The Hobart property and finance market in 2025 reflects Greater Hobart conditions. With a median house price of approximately $550,000 and median weekly rents around $480, understanding your mortgage repayments, tax obligations and investment returns is essential for Hobart residents making financial decisions.

Hobart Property Market Overview

The Hobart residential property market has a median house price of approximately $550,000 as of 2025. Units and apartments in Hobart typically trade at 20–35% below house prices, offering a more accessible entry point for first home buyers. Rental vacancy rates in Hobart have been tight, keeping rents elevated at approximately $480/week for houses.

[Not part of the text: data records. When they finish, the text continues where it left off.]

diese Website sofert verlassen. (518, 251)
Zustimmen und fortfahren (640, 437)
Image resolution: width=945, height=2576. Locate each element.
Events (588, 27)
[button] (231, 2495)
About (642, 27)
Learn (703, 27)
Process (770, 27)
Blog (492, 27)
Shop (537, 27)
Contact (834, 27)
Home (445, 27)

Mortgage Considerations for Hobart Buyers

At the Hobart median house price of $550,000, a typical first home buyer with a 20% deposit would be borrowing approximately $440,000. At current TAS variable rates (6.0–6.5% variable (2025)), monthly repayments on this amount over 30 years would be approximately $2,709. Hobart-area lenders offer similar rates to national averages — a mortgage broker can compare options.

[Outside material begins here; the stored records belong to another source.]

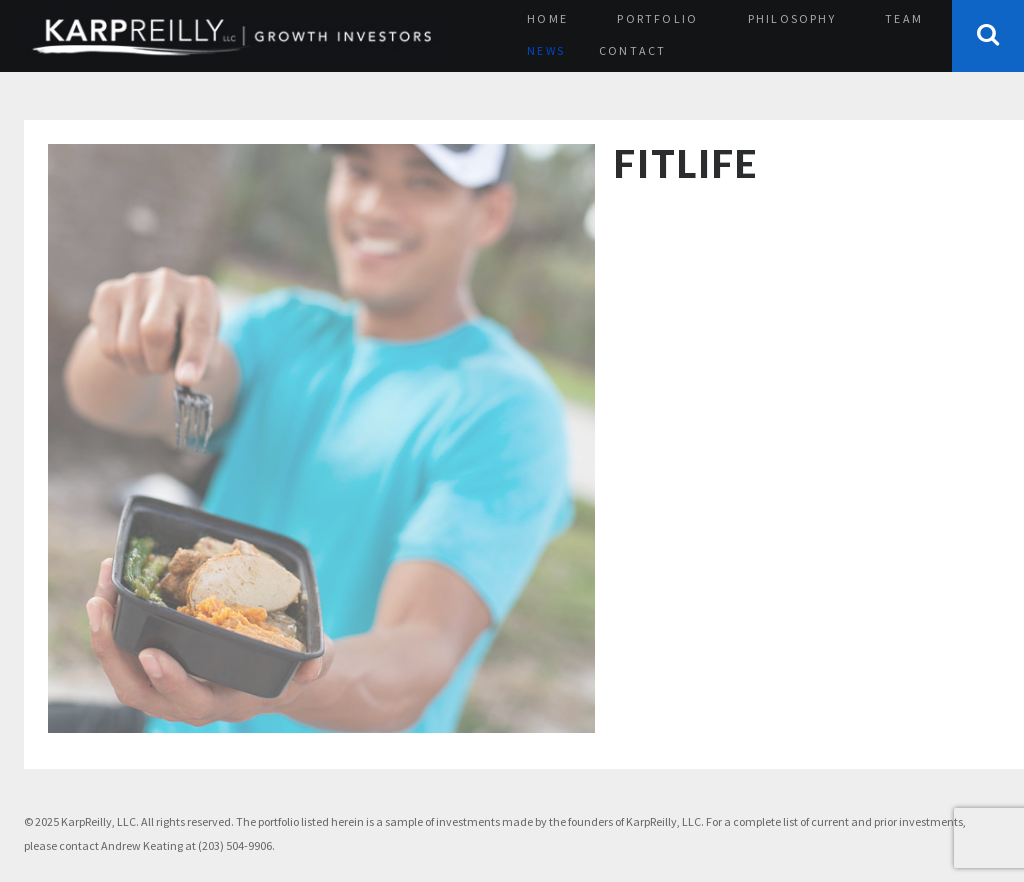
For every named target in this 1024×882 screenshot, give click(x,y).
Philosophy (792, 18)
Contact (632, 50)
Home (547, 18)
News (546, 50)
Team (904, 18)
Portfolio (657, 18)
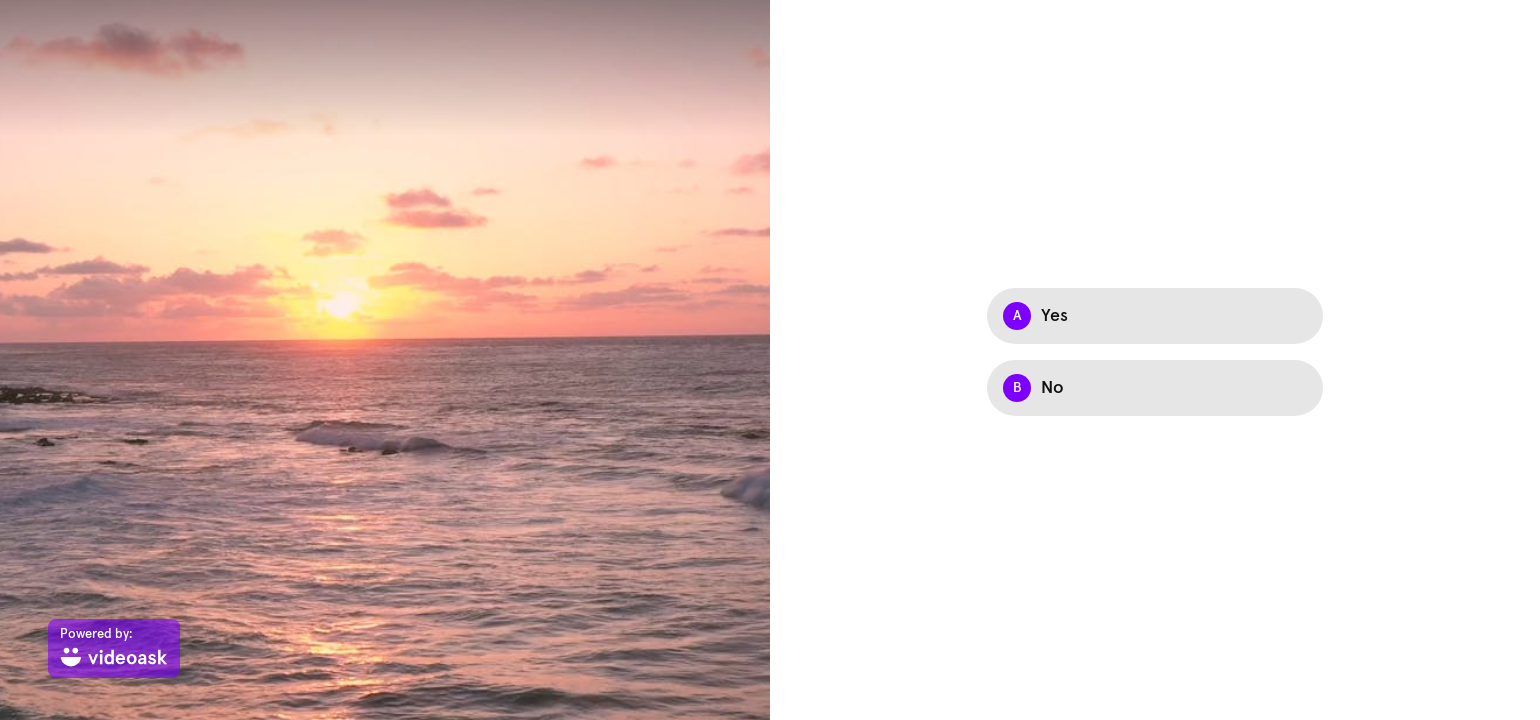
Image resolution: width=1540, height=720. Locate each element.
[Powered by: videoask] (114, 648)
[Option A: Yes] (1155, 316)
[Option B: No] (1155, 388)
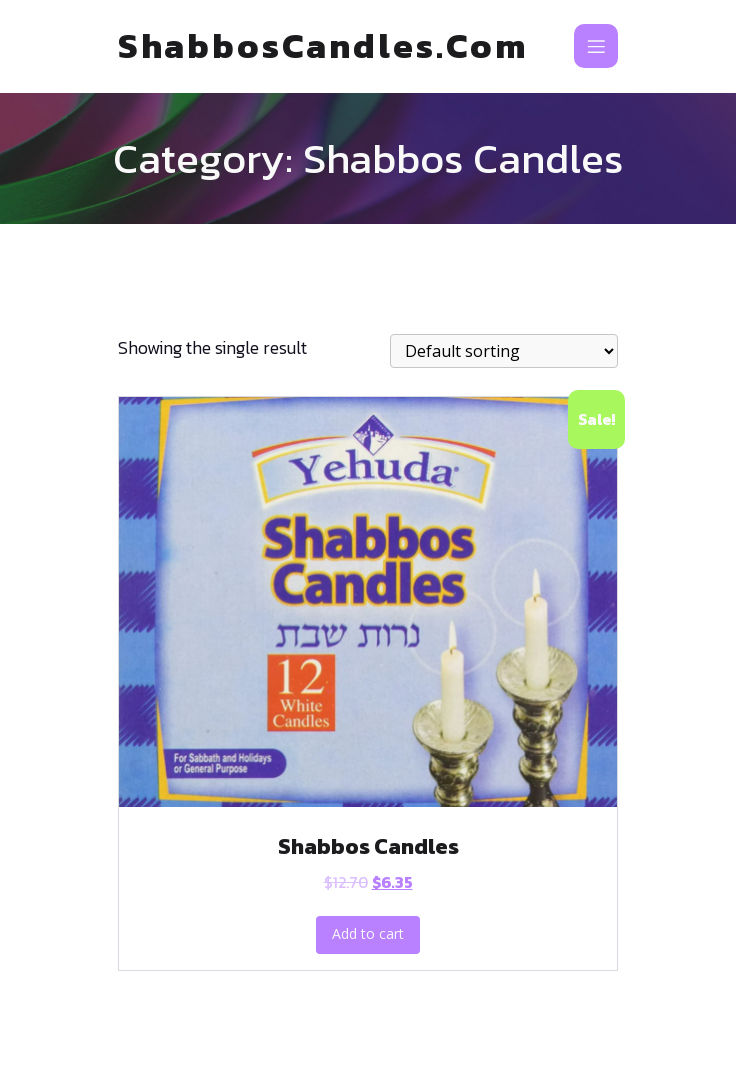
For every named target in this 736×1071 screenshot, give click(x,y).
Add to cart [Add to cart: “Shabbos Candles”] (368, 933)
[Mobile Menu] (596, 46)
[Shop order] (504, 351)
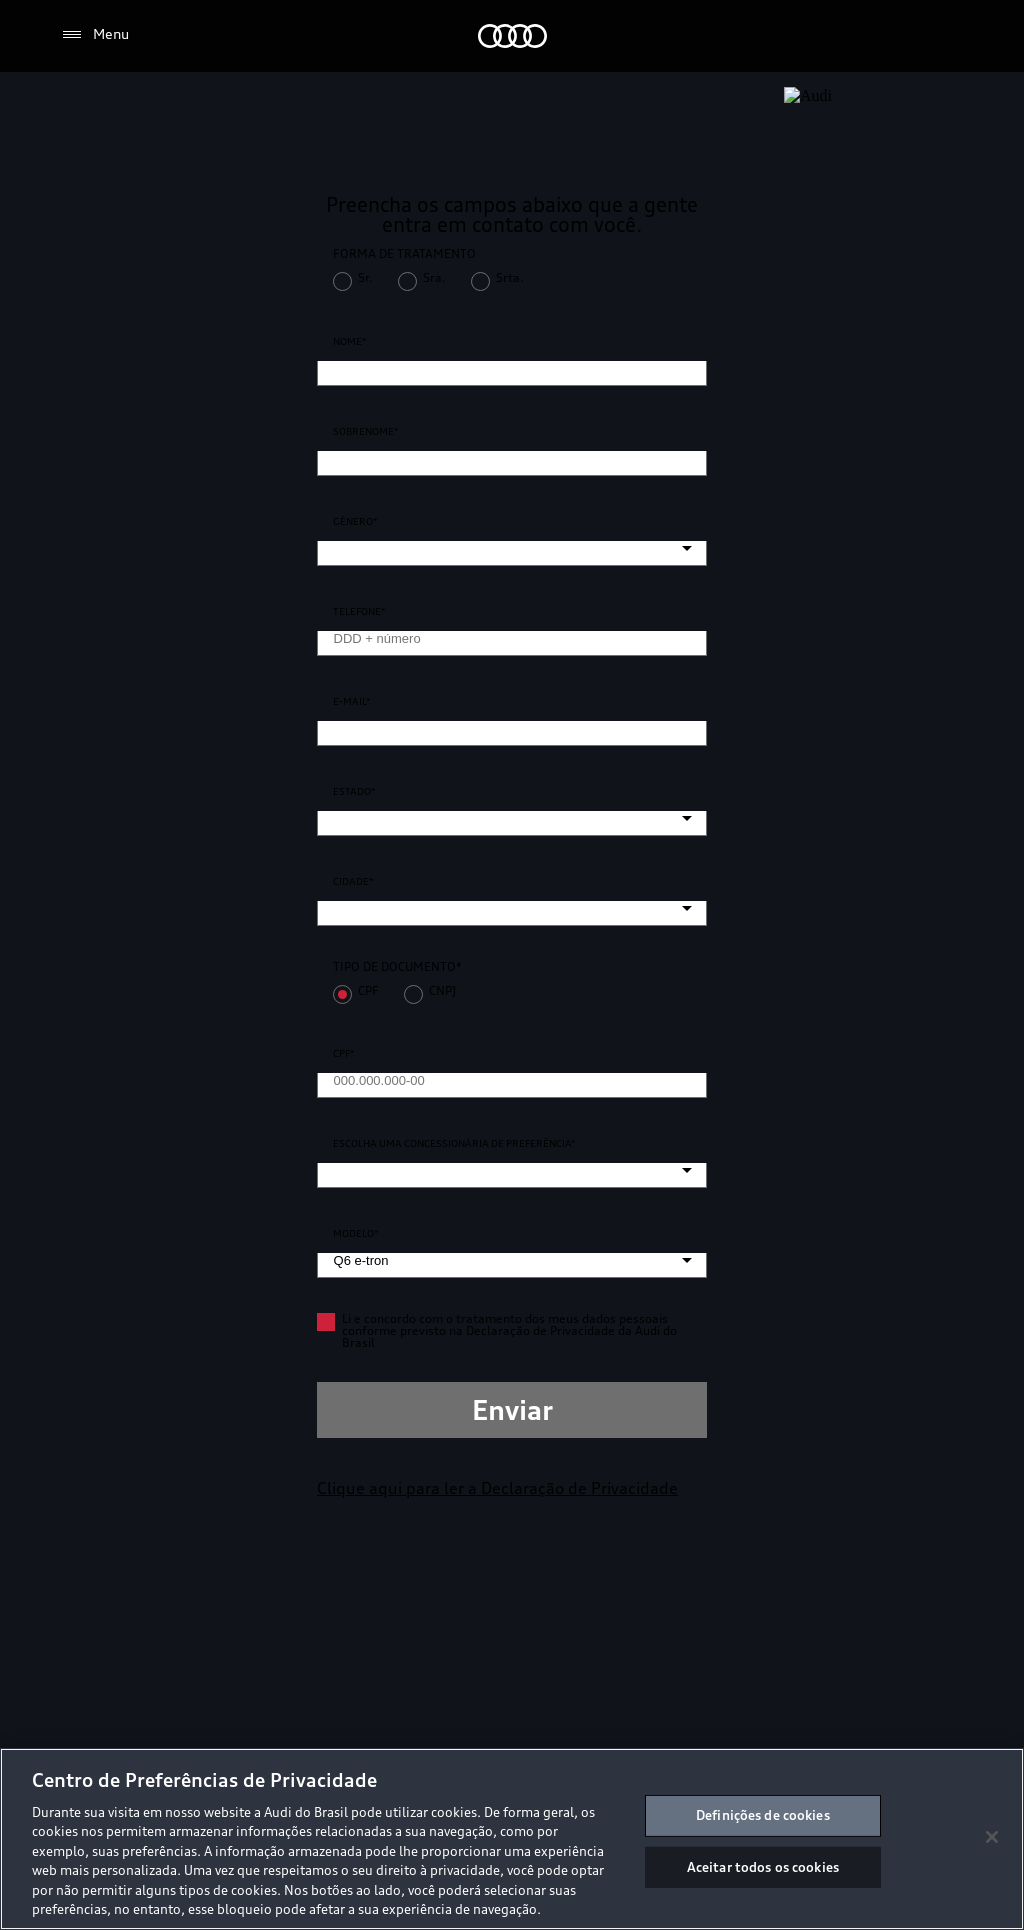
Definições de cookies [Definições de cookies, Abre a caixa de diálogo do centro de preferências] (763, 1815)
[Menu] (94, 35)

TAS Stamp Duty for Hobart Buyers

FHBs get 50% stamp duty concession on homes under $600K in Tasmania. For a property at the Hobart median price of $550,000, use our stamp duty calculator above to determine your exact duty obligation.

Renting in Hobart

The Hobart rental market averages approximately $480/week for houses and $393/week for units. Yield-conscious investors should note that rental yields in Hobart typically range from 3.0–4.5%.

Frequently Asked Questions
How much can I borrow in Australia?

Most lenders apply a debt-to-income ratio of 6–7x gross income. On a $100,000 salary, you may borrow $550,000–$700,000 subject to your expenses, existing debts and APRA's 3% serviceability buffer. Your actual borrowing capacity varies significantly by lender and your financial circumstances.

What is the difference between fixed and variable rates?

Variable rates move with the RBA cash rate — offering flexibility (extra repayments, offset accounts) but uncertainty. Fixed rates lock in a set rate for 1–5 years — offering certainty but usually no offset and break costs if you exit early. Many Australians split their loan between fixed and variable portions.

What is LMI and how can I avoid it?

Lenders Mortgage Insurance (LMI) is required when your deposit is under 20% of the purchase price (LVR above 80%). It protects the lender (not you) and can cost $5,000–$40,000+ depending on loan size. To avoid it: save a 20% deposit, use a guarantor, or access government schemes like the First Home Guarantee which allows eligible FHBs to buy with 5% deposit and no LMI.

What is a comparison rate?

A comparison rate combines the interest rate and most fees into a single annual percentage showing the true loan cost. It makes comparing loans from different lenders more straightforward. Always compare comparison rates — a low headline rate with high fees can cost more over time than a slightly higher rate with no fees.